Fate Therapeutics Treats First Patient in Phase 1b Clinical Trial of FT1050 for Hematopoietic Stem Cell Support
News Jun 02, 2009
Fate Therapeutics, Inc. announced has that the first patient has been treated in a Phase 1b clinical trial of FT1050, a small molecule Stem Cell Modulator (SCM) designed to increase hematopoietic stem cell (HSC) number and function through its activation of key pathways that guide cell fate.
The study, which is being conducted at the Dana-Farber Cancer Institute in Boston, Massachusetts, will determine the safety and tolerability of introducing FT1050 during the standard course of dual umbilical cord blood transplant in adult patients with hematologic malignancies, such as leukemia and lymphoma, who have undergone nonmyeloablative conditioning therapy. Fate Therapeutics is developing FT1050 to improve the overall efficiency of HSC treatment by enhancing HSC proliferation and homing to the bone marrow.
"The mission of Fate Therapeutics is to develop small molecules and biologics that modulate adult stem cells within the body for regenerative medicine," said Paul Grayson, president and CEO of Fate Therapeutics. "As our first SCM clinical candidate, FT1050 represents the initial step in our approach - using a small molecule to treat cells ex vivo but creating an in vivo regenerative effect. With FT1050, we are trying to affect stem cell biology in the body, improving the reconstitution of a patient's blood and immune system."

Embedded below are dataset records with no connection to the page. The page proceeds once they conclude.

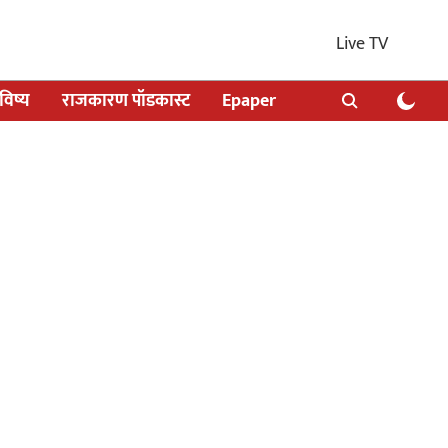
Live TV
िष्य
राजकारण पॉडकास्ट
Epaper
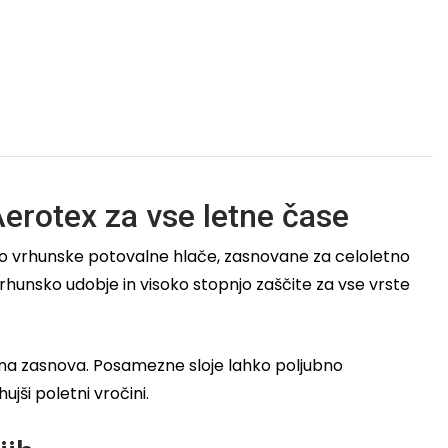
erotex za vse letne čase
o vrhunske potovalne hlače, zasnovane za celoletno
vrhunsko udobje in visoko stopnjo zaščite za vse vrste
stna zasnova. Posamezne sloje lahko poljubno
jši poletni vročini.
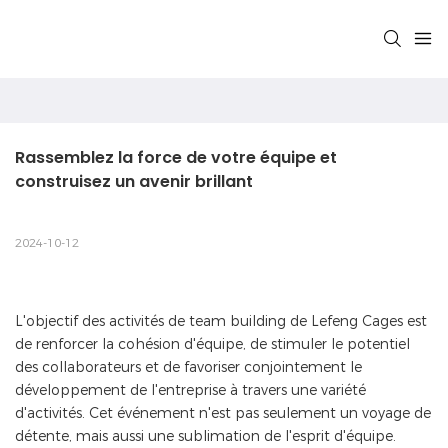
Rassemblez la force de votre équipe et 
construisez un avenir brillant
2024-10-12
L'objectif des activités de team building de Lefeng Cages est
de renforcer la cohésion d'équipe, de stimuler le potentiel
des collaborateurs et de favoriser conjointement le
développement de l'entreprise à travers une variété
d'activités. Cet événement n'est pas seulement un voyage de
détente, mais aussi une sublimation de l'esprit d'équipe.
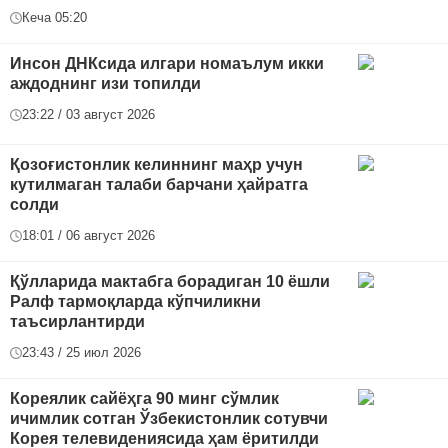
Кеча 05:20
Инсон ДНКсида илгари номаълум икки
аждоднинг изи топилди
23:22 / 03 август 2026
Қозоғистонлик келиннинг маҳр учун
кутилмаган талаби барчани ҳайратга
солди
18:01 / 06 август 2026
Қўлларида мактабга борадиган 10 ёшли
Ралф тармоқларда кўпчиликни
таъсирлантирди
23:43 / 25 июл 2026
Кореялик сайёҳга 90 минг сўмлик
ичимлик сотган Ўзбекистонлик сотувчи
Корея телевидениясида ҳам ёритилди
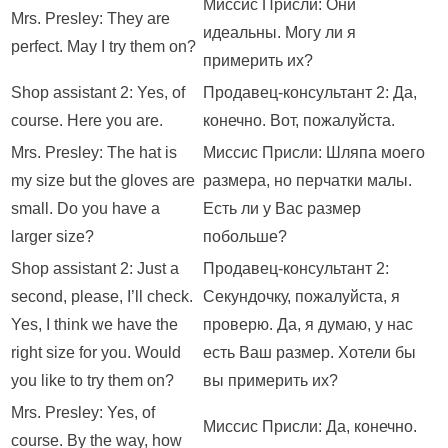
Миссис Присли: Они
Mrs. Presley: They are
идеальны. Могу ли я
perfect. May I try them on?
примерить их?
Shop assistant 2: Yes, of
Продавец-консультант 2: Да,
course. Here you are.
конечно. Вот, пожалуйста.
Mrs. Presley: The hat is
Миссис Присли: Шляпа моего
my size but the gloves are
размера, но перчатки малы.
small. Do you have a
Есть ли у Вас размер
larger size?
побольше?
Shop assistant 2: Just a
Продавец-консультант 2:
second, please, I’ll check.
Секундочку, пожалуйста, я
Yes, I think we have the
проверю. Да, я думаю, у нас
right size for you. Would
есть Ваш размер. Хотели бы
you like to try them on?
вы примерить их?
Mrs. Presley: Yes, of
Миссис Присли: Да, конечно.
course. By the way, how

"For patients who need hematopoietic stem cell support, time is of the essence," said Corey Cutler M.D., M.P.H., F.R.C.P.C., assistant professor of medicine, Dana-Farber and Harvard Medical School, and leader of the clinical study.
"However, many patients do not have a suitably matched donor, either from a sibling or from an unrelated volunteer in the worldwide registries. Because umbilical cord blood units are readily available from cord blood banks, and the matching criteria for cord blood are less stringent than with adult donors, the ability to increase cord blood use by enhancing its efficiency has the potential to help thousands of patients waiting for a match."